Gerechtshof Amsterdam

Datum uitspraak
7 juli 2021
Publicatiedatum
25 oktober 2021
Zaaknummer
23-000865-20
Instantie
Gerechtshof Amsterdam
Type
Uitspraak
Rechtsgebied
Strafrecht
Procedures
  • Hoger beroep
Vindplaatsen
  • Rechtspraak.nl
AI samenvatting door LexboostAutomatisch gegenereerd

Hoger beroep tegen vonnis rechtbank Amsterdam inzake strafzaak met MDMA

Dit arrest is gewezen door het gerechtshof Amsterdam in hoger beroep tegen het vonnis van de rechtbank Amsterdam van 10 maart 2020. De verdachte, geboren in 1987, was eerder veroordeeld tot een gevangenisstraf van 21 maanden, waarvan 9 maanden voorwaardelijk, voor het voorhanden hebben van een grote hoeveelheid MDMA. In hoger beroep heeft de advocaat-generaal een gevangenisstraf van 18 maanden geëist, waarvan 12 maanden voorwaardelijk. De verdediging heeft gepleit voor strafvermindering vanwege de verbeterde persoonlijke omstandigheden van de verdachte. Het hof heeft de ernst van het feit en de omstandigheden van de verdachte in overweging genomen. Ondanks de ernst van het delict, heeft het hof besloten om af te wijken van een onvoorwaardelijke gevangenisstraf, gezien de positieve ontwikkelingen in het leven van de verdachte.

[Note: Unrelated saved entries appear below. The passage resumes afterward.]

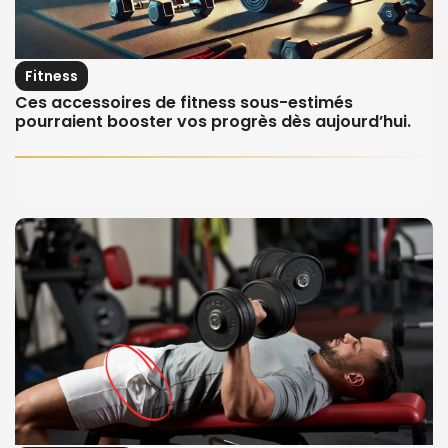
Fitness
Ces accessoires de fitness sous-estimés
pourraient booster vos progrès dès aujourd’hui.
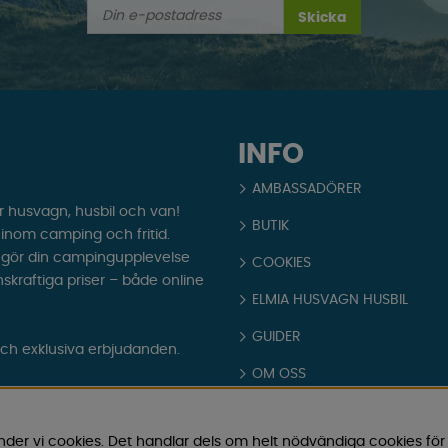
Skicka
INFO
AMBASSADÖRER
r husvagn, husbil och van!
BUTIK
t inom camping och fritid.
som gör din campingupplevelse
COOKIES
nskraftiga priser – både online
ELMIA HUSVAGN HUSBIL
GUIDER
och exklusiva erbjudanden.
OM OSS
PARTNERS
nder vi cookies. Det handlar dels om helt nödvändiga cookies för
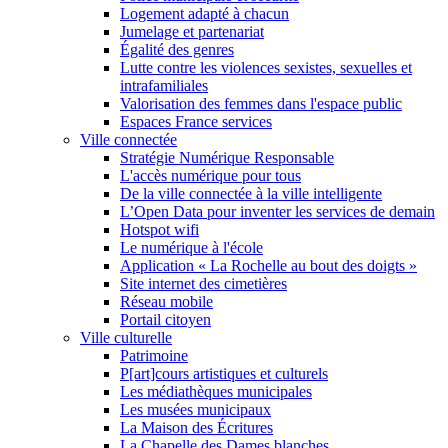
Logement adapté à chacun
Jumelage et partenariat
Égalité des genres
Lutte contre les violences sexistes, sexuelles et
intrafamiliales
Valorisation des femmes dans l'espace public
Espaces France services
Ville connectée
Stratégie Numérique Responsable
L'accès numérique pour tous
De la ville connectée à la ville intelligente
L’Open Data pour inventer les services de demain
Hotspot wifi
Le numérique à l'école
Application « La Rochelle au bout des doigts »
Site internet des cimetières
Réseau mobile
Portail citoyen
Ville culturelle
Patrimoine
P[art]cours artistiques et culturels
Les médiathèques municipales
Les musées municipaux
La Maison des Écritures
La Chapelle des Dames blanches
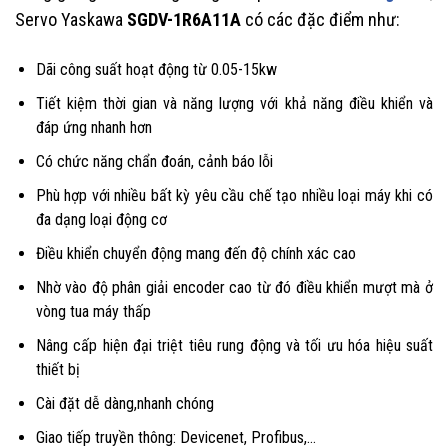
Servo Yaskawa
SGDV-1R6A11A
có các đặc điểm như:
Dãi công suất hoạt động từ 0.05-15kw
Tiết kiệm thời gian và năng lượng với khả năng điều khiển và
đáp ứng nhanh hơn
Có chức năng chẩn đoán, cảnh báo lỗi
Phù hợp với nhiều bất kỳ yêu cầu chế tạo nhiều loại máy khi có
đa dạng loại động cơ
Điều khiển chuyển động mang đến độ chính xác cao
Nhờ vào độ phân giải encoder cao từ đó điều khiển mượt mà ở
vòng tua máy thấp
Nâng cấp hiện đại triệt tiêu rung động và tối ưu hóa hiệu suất
thiết bị
Cài đặt dễ dàng,nhanh chóng
Giao tiếp truyền thông: Devicenet, Profibus,…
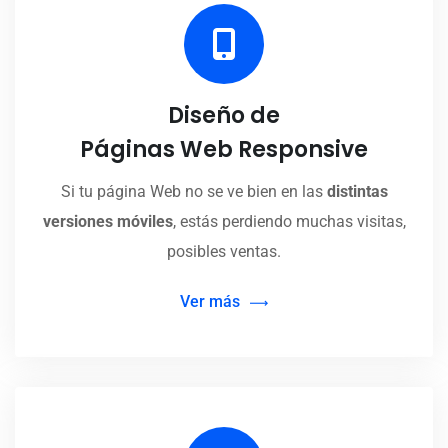
Diseño de
Páginas Web Responsive
Si tu página Web no se ve bien en las
distintas
versiones móviles
, estás perdiendo muchas visitas,
posibles ventas.
Ver más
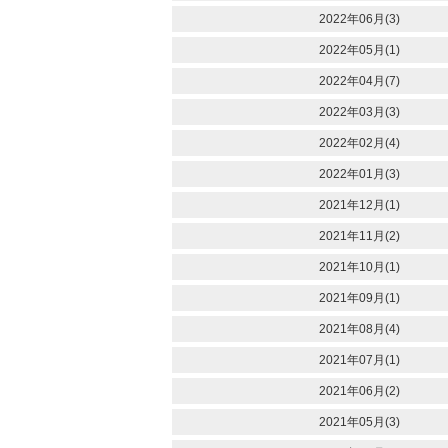
2022年06月(3)
2022年05月(1)
2022年04月(7)
2022年03月(3)
2022年02月(4)
2022年01月(3)
2021年12月(1)
2021年11月(2)
2021年10月(1)
2021年09月(1)
2021年08月(4)
2021年07月(1)
2021年06月(2)
2021年05月(3)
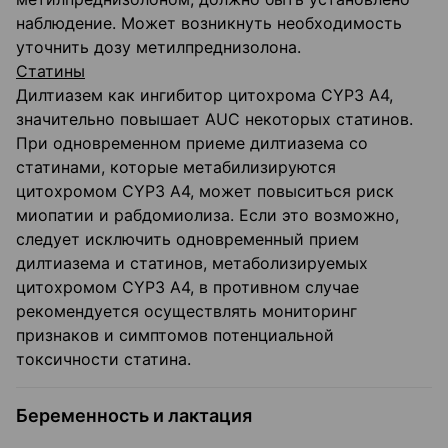
наблюдение. Может возникнуть необходимость
уточнить дозу метилпреднизолона.
Статины
Дилтиазем как ингибитор цитохрома CYP3 А4,
значительно повышает AUC некоторых статинов.
При одновременном приеме дилтиазема со
статинами, которые метабилизируются
цитохромом CYP3 А4, может повыситься риск
миопатии и рабдомиолиза. Если это возможно,
следует исключить одновременный прием
дилтиазема и статинов, метаболизируемых
цитохромом CYP3 А4, в противном случае
рекомендуется осуществлять мониторинг
признаков и симптомов потенциальной
токсичности статина.
Беременность и лактация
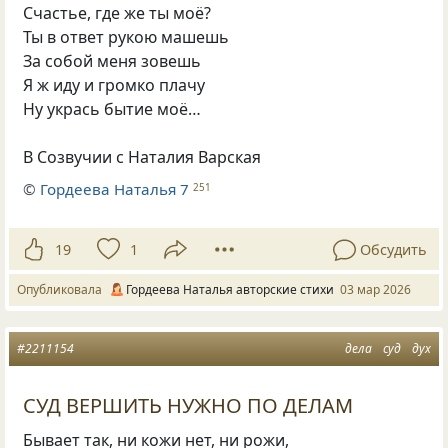
Счастье, где же ты моё?
Ты в ответ рукою машешь
За собой меня зовешь
Я ж иду и громко плачу
Ну укрась бытие моё…
В Созвучии с Наталия Варская
©
Гордеева Наталья 7
251
19
1
Обсудить
Опубликовала
Гордеева Наталья авторские стихи
03 мар 2026
#2211154
дела
суд
дух
СУД ВЕРШИТЬ НУЖНО ПО ДЕЛАМ
Бывает так, ни кожи нет, ни рожи,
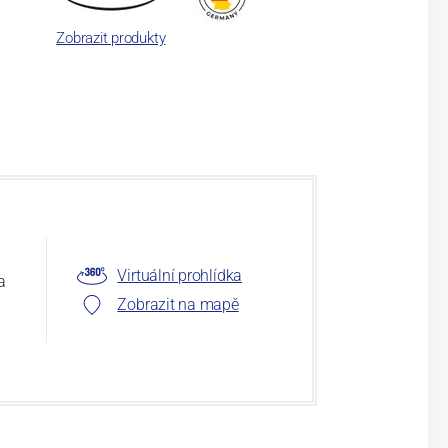
Zobrazit produkty
Virtuální prohlídka
a
Zobrazit na mapě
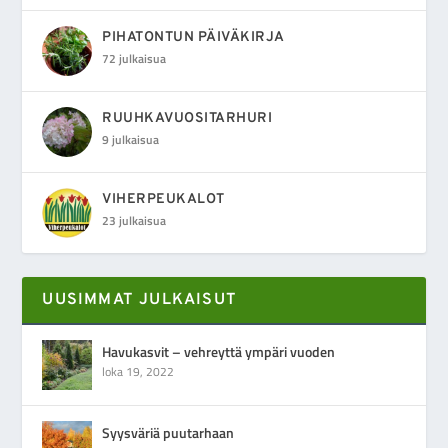
PIHATONTUN PÄIVÄKIRJA
72 julkaisua
RUUHKAVUOSITARHURI
9 julkaisua
VIHERPEUKALOT
23 julkaisua
UUSIMMAT JULKAISUT
Havukasvit – vehreyttä ympäri vuoden
loka 19, 2022
Syysväriä puutarhaan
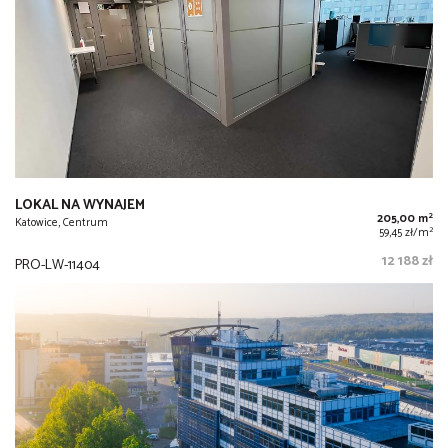
LOKAL NA WYNAJEM
2
205,00 m
Katowice, Centrum
2
59,45 zł/m
12 188 zł
PRO-LW-11404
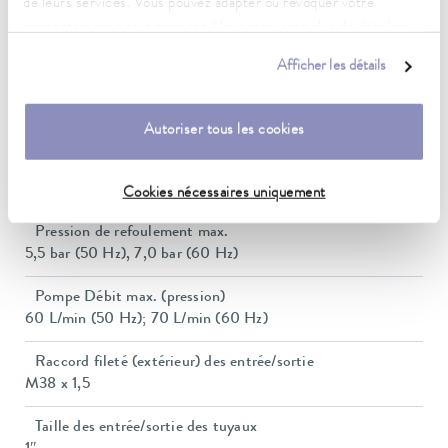
de leurs services. Vous pouvez adapter ou révoquer votre
consentement à tout moment. Vous trouverez plus de détails à
Puissance de chauffe max.
ce sujet dans notre
déclaration de protection des données
.
8 kW
Afficher les détails
Puissance absorbée max.
11 kW
Autoriser tous les cookies
Consommation de courant
16 A
Cookies nécessaires uniquement
Pression de refoulement max.
5,5 bar (50 Hz), 7,0 bar (60 Hz)
Pompe Débit max. (pression)
60 L/min (50 Hz); 70 L/min (60 Hz)
Raccord fileté (extérieur) des entrée/sortie
M38 x 1,5
Taille des entrée/sortie des tuyaux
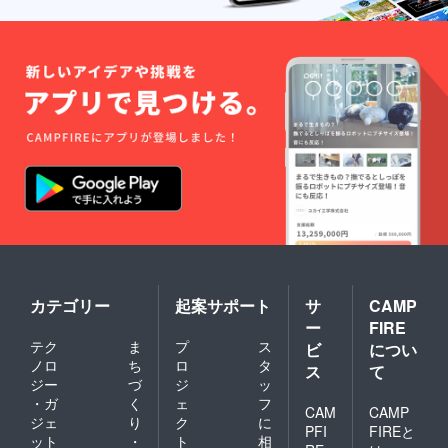
カテゴリー
起案サポート
サ
CAMP
ー
FIRE
テク
ま
プ
ス
ビ
につい
ノロ
ち
ロ
タ
ス
て
ジー
づ
ジ
ッ
・ガ
く
ェ
フ
CAM
CAMP
ジェ
り
ク
に
PFI
FIREと
ット
・
ト
相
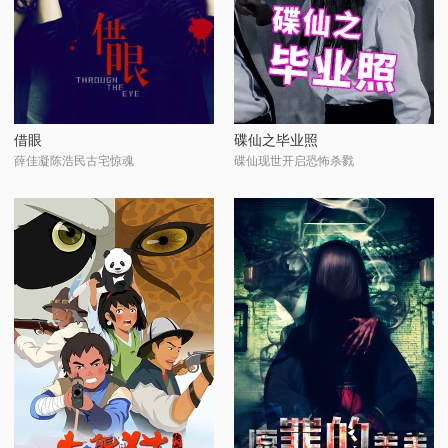
借眼
碟仙之毕业照
薛佳凝陈浩民古宅惊魂
碟仙现世开启恐怖杀戮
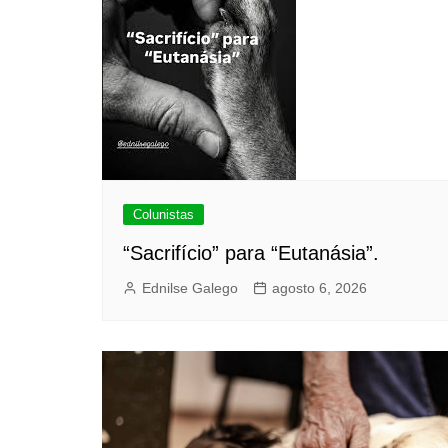
Colunistas
“Sacrifício” para “Eutanásia”.
Ednilse Galego
agosto 6, 2026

Het hof heeft een onvoorwaardelijke taakstraf van 240 uur en een voorwaardelijke gevangenisstraf van 6 maanden opgelegd. Het vonnis van de rechtbank is enkel vernietigd ten aanzien van de opgelegde straf, terwijl het voor het overige is bevestigd. De beslissing is genomen op 7 juli 2021, waarbij het hof de artikelen van de Opiumwet en het Wetboek van Strafrecht heeft toegepast.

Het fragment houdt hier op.